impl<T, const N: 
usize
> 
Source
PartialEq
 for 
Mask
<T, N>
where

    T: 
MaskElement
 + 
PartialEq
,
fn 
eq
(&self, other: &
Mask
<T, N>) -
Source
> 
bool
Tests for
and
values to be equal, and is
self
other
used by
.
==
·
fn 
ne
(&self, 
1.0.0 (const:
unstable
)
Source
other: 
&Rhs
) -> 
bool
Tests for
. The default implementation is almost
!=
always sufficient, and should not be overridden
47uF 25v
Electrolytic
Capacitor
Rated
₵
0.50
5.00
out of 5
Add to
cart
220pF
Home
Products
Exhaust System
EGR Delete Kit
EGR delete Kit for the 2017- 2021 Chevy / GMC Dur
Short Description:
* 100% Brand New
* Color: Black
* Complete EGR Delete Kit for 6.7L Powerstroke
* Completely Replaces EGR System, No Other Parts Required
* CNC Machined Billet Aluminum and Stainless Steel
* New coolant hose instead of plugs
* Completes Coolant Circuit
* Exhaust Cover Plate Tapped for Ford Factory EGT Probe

* * *

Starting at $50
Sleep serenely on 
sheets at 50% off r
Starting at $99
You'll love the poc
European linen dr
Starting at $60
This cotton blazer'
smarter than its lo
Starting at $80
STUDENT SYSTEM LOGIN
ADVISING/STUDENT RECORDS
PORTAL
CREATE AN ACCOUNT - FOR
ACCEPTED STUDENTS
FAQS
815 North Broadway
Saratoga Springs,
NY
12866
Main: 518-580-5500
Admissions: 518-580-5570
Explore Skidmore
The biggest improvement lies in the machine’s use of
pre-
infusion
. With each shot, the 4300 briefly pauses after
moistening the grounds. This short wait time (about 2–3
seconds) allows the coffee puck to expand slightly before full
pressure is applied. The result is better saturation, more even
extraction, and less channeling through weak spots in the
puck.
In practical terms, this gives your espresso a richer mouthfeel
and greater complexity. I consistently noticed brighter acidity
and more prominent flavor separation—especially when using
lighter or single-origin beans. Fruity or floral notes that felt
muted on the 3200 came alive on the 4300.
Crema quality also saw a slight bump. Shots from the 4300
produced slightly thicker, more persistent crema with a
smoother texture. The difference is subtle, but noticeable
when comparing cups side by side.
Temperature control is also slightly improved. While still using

Brief — Which lines in the data hold the string "when"? Copy each of them.

Result of the exercise —
and more prominent flavor separation—especially when using
when comparing cups side by side.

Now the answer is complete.